ホリンヘム市議選、不正疑惑を受け再投票——委任状悪用問題の深層
捜査は続くなか、市は6言語で対策を講じ再選挙に臨む
オランダ南ホラント州ホリンヘム市で、3月18日に行われた市議会選挙をめぐる不正疑惑を受け、再選挙が実施された。市議会が4月31日に再選挙の実施を決定、選挙法の規定する「決定から30日以内」という期限のなかでの対応だった。今回の騒動の核心にあるのは「委任状投票(volmacht)」と呼ばれる制度の悪用疑惑だ。
何が問題だったのか——委任状の組織的悪用
オランダの委任状投票とは、有権者が信頼する第三者に投票を委ねられる制度だが、3月の選挙後、すぐにその悪用を示す声が上がった。特にトルコ系コミュニティのなかで、有権者が委任状を強制的に渡されたとされる。

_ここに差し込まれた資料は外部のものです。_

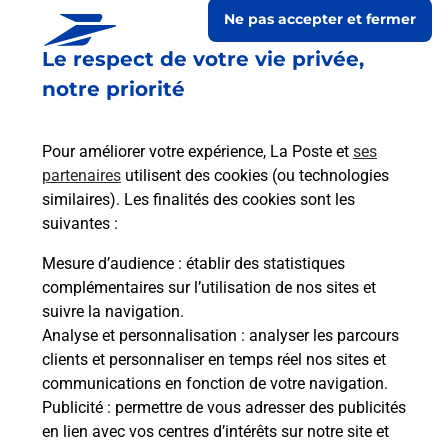
Ne pas accepter et fermer
Le respect de votre vie privée,
notre priorité
Pour améliorer votre expérience, La Poste et
ses
partenaires
utilisent des cookies (ou technologies
similaires). Les finalités des cookies sont les
suivantes :
Le lien s'ouvre dans un nouvel onglet
Boîte aux lettres La Poste
Mesure d’audience
: établir des statistiques
complémentaires sur l’utilisation de nos sites et
Prochaine collecte du courrier
lundi
à
09h00
suivre la navigation.
11 Rue Du Bassin
Analyse et personnalisation
: analyser les parcours
11300
Pauligne
clients et personnaliser en temps réel nos sites et
communications en fonction de votre navigation.
Itinéraire
Publicité
: permettre de vous adresser des publicités
en lien avec vos centres d’intérêts sur notre site et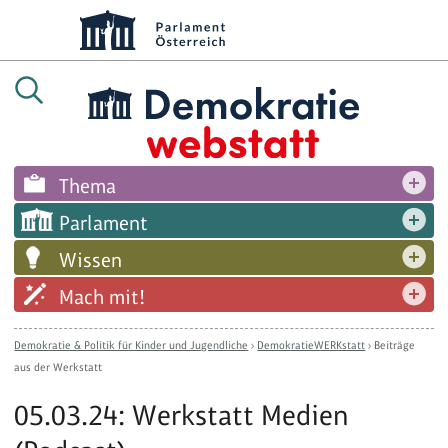
Thema
Parlament
Wissen
Mach mit!
Demokratie & Politik für Kinder und Jugendliche
›
DemokratieWERKstatt
›
Beiträge
aus der Werkstatt
05.03.24: Werkstatt Medien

ある投票所では、650票のうち135票——実に約21%——が委任状による投票だった。さらに、ある候補者が複数の委任状を持った人物を連れ、同じ投票所を5回にわたって訪れていたことも判明している。投票所のボランティアスタッフに対し、その候補者は「ソーシャルメディア用に写真を撮りに来ただけ」と説明していたという。

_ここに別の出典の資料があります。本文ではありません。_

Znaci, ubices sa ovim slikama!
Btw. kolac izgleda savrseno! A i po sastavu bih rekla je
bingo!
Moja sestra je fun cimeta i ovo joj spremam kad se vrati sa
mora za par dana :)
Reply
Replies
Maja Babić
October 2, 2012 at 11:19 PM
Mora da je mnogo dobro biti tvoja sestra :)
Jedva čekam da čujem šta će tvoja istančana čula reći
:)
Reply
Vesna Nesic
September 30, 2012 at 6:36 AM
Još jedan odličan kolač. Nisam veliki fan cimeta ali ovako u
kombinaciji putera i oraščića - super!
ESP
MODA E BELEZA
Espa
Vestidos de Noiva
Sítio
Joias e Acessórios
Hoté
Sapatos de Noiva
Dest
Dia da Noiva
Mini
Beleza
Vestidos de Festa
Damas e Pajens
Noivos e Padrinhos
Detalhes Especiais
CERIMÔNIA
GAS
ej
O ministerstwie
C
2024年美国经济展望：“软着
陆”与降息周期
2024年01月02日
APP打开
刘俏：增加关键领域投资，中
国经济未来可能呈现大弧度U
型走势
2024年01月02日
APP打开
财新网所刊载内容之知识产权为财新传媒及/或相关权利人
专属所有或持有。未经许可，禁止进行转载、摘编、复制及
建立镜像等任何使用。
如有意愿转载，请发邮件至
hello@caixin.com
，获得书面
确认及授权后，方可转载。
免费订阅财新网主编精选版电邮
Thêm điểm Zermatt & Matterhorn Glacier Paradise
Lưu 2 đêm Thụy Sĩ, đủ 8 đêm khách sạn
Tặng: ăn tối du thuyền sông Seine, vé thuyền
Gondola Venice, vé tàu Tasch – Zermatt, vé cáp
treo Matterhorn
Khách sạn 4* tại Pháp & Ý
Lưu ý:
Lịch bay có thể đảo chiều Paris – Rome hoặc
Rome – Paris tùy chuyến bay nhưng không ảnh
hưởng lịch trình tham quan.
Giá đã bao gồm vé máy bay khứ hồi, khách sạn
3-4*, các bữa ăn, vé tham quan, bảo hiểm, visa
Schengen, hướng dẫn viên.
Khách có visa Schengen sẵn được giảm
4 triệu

メリサント市長はこうした委任状の勧誘行為と有権者への影響行使について刑事告訴に踏み切った。検察は刑事捜査を開始しているが、検察の広報担当者によると予備捜査はまだ継続中であり、近い将来に結論が出る見通しは立っていないという。つまり、「本当に不正が行われたのか」「関与した候補者は誰か」「選挙結果への影響はどの程度だったか」——こうした根本的な問いに答えが出ないまま、ホリンヘム市は再選挙に踏み切らざるを得なかった。
再選挙に向けた市の対応
市は再発防止に向けて複数の手を打った。オランダ語、英語、ポーランド語、ウクライナ語、アラビア語、トルコ語の6言語で選挙情報を記載した冊子を全投票所に配布。各投票所の責任者には委任状投票への注意を促す特別説明会が開かれた。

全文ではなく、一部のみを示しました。